**WHAT IS EXPECTED**: Copy nothing but the lines below running from the line containing "Akronyme (239, 1767)" through the line containing "Esketamin (258, 780)", both end lines included.

**RECORDS SUPPLIED**:
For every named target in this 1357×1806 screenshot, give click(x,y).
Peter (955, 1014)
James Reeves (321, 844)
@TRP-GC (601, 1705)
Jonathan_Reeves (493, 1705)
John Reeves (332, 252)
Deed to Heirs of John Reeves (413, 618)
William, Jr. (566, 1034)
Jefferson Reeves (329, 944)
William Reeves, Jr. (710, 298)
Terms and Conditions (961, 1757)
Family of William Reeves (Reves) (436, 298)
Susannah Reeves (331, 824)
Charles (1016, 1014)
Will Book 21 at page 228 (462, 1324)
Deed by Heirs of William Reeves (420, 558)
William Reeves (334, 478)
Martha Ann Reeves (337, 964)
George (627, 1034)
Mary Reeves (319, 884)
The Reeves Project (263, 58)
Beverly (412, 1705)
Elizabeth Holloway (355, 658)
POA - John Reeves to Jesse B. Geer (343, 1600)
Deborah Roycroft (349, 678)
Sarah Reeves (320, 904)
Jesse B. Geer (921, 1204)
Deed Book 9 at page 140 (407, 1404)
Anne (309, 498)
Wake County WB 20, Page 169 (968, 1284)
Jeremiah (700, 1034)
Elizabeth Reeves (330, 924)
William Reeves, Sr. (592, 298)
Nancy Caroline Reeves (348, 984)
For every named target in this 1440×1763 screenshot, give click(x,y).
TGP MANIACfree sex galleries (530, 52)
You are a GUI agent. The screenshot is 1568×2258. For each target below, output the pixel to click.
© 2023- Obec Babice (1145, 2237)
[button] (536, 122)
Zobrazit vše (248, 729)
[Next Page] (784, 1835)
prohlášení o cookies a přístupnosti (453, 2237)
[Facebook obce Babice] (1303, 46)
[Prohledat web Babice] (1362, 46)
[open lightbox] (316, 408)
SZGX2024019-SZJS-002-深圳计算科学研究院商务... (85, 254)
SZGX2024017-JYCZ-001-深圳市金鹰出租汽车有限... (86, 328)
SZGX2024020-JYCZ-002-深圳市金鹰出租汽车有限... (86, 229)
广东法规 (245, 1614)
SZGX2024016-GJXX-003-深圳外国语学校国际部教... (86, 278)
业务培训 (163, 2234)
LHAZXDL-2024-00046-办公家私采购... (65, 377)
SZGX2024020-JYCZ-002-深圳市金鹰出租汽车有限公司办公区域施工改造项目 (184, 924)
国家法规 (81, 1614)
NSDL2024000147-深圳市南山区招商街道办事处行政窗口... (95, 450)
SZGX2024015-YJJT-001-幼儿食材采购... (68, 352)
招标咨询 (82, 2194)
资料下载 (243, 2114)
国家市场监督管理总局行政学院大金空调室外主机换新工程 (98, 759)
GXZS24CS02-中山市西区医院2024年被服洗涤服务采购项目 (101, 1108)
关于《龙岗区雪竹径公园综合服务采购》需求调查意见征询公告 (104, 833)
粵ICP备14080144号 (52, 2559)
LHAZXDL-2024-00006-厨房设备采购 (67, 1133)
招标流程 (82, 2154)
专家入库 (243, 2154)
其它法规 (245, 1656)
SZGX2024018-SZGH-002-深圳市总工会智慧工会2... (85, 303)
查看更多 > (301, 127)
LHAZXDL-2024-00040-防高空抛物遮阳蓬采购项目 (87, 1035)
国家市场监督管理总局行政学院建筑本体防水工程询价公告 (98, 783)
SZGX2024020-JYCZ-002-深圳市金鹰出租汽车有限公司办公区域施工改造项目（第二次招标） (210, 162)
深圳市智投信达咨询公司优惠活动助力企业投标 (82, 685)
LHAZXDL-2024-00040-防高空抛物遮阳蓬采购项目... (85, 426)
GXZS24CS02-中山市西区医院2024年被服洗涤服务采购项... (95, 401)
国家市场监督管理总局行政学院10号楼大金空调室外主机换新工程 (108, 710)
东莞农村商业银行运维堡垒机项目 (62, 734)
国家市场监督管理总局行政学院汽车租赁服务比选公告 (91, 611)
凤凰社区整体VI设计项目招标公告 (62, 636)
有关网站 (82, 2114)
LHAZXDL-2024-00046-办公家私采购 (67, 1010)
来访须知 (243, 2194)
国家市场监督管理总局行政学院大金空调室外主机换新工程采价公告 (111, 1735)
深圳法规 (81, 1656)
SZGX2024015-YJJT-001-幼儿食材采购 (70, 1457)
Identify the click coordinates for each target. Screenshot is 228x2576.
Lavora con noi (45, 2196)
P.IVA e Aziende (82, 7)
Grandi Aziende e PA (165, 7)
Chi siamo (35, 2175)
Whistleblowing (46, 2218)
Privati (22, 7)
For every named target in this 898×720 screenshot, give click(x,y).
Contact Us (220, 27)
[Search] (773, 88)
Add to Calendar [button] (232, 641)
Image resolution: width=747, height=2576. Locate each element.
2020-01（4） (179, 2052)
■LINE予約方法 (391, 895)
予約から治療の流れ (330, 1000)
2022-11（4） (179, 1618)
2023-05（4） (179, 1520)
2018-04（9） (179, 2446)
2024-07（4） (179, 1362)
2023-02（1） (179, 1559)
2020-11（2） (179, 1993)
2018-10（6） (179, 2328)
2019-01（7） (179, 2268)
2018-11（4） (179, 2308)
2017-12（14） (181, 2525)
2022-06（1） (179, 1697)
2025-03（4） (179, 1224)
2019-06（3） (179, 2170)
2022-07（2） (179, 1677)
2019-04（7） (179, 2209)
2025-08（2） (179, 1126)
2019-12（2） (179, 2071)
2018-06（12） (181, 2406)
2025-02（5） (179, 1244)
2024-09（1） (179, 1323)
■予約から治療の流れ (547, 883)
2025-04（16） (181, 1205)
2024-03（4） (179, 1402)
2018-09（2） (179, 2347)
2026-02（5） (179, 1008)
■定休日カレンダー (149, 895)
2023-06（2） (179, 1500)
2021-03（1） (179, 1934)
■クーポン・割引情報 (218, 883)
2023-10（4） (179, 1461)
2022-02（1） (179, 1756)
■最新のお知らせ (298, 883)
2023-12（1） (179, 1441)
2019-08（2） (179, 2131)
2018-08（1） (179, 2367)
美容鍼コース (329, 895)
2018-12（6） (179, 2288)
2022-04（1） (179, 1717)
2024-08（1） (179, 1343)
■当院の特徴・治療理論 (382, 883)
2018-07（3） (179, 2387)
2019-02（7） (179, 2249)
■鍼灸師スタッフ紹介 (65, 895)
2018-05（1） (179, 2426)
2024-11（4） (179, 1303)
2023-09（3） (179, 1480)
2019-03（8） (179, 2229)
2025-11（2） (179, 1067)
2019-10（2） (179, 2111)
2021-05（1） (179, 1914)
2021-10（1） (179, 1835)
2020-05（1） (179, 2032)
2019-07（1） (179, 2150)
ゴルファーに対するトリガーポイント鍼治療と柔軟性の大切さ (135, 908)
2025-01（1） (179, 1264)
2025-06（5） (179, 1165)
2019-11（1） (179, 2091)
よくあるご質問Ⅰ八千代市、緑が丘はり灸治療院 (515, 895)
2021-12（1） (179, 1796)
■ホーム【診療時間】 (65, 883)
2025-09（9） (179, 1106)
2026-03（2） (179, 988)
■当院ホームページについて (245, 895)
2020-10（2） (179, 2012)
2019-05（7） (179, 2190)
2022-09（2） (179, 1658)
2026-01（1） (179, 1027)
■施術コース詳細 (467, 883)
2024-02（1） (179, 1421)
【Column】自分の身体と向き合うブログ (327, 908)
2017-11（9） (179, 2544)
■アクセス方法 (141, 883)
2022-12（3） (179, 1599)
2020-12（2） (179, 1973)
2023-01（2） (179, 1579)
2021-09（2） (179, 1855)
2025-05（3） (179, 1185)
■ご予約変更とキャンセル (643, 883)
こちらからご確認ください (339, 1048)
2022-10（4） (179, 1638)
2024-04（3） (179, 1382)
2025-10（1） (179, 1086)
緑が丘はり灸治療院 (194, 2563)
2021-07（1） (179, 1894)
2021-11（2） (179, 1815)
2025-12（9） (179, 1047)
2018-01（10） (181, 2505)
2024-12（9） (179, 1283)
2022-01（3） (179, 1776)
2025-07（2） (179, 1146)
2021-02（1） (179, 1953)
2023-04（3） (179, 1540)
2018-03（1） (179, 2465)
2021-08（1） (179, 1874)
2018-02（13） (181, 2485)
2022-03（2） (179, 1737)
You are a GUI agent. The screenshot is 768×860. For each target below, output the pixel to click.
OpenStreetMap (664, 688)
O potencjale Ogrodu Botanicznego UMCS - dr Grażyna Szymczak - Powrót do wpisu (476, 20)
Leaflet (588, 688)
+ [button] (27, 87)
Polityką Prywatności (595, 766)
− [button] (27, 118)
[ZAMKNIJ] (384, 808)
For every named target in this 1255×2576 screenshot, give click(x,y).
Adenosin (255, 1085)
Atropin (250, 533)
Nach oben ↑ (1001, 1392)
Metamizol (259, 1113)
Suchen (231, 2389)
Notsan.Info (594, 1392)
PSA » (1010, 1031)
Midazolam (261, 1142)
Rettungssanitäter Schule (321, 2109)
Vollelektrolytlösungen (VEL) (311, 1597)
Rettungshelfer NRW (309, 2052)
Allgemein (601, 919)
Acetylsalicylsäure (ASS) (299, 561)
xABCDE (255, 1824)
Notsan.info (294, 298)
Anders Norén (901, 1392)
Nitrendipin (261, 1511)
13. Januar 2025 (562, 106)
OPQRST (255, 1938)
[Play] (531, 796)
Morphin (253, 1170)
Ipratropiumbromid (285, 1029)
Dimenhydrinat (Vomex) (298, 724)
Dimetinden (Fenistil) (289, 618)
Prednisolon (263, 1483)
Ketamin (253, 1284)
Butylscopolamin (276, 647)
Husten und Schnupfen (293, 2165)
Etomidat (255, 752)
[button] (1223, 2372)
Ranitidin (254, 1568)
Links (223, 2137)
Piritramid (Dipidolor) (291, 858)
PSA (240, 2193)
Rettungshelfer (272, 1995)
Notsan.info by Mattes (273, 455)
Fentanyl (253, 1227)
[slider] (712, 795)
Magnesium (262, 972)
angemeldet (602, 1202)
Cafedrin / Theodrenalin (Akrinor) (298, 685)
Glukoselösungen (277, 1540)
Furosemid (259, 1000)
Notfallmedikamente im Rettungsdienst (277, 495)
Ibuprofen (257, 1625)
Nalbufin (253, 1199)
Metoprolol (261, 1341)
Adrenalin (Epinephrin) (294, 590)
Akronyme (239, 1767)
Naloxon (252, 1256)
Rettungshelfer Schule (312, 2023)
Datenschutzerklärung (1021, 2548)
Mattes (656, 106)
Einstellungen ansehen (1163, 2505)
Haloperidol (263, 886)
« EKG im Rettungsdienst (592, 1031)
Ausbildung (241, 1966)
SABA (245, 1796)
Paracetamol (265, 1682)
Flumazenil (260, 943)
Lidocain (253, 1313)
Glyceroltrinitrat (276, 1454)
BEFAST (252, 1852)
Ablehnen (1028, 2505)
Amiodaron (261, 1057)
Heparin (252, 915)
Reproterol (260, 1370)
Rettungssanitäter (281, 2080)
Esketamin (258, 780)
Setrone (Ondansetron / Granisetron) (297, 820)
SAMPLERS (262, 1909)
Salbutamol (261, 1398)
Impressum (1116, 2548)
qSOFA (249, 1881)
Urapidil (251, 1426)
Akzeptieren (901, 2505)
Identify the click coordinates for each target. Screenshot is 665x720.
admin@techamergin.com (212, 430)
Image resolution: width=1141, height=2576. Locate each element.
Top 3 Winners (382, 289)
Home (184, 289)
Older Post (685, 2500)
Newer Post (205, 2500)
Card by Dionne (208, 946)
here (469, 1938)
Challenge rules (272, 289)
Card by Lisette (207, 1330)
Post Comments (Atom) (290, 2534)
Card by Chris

**COMPLETED TASK**:
Akronyme (239, 1767)
Naloxon (252, 1256)
Rettungshelfer Schule (312, 2023)
Datenschutzerklärung (1021, 2548)
Mattes (656, 106)
Einstellungen ansehen (1163, 2505)
Haloperidol (263, 886)
« EKG im Rettungsdienst (592, 1031)
Ausbildung (241, 1966)
SABA (245, 1796)
Paracetamol (265, 1682)
Flumazenil (260, 943)
Lidocain (253, 1313)
Glyceroltrinitrat (276, 1454)
BEFAST (252, 1852)
Ablehnen (1028, 2505)
Amiodaron (261, 1057)
Heparin (252, 915)
Reproterol (260, 1370)
Rettungssanitäter (281, 2080)
Esketamin (258, 780)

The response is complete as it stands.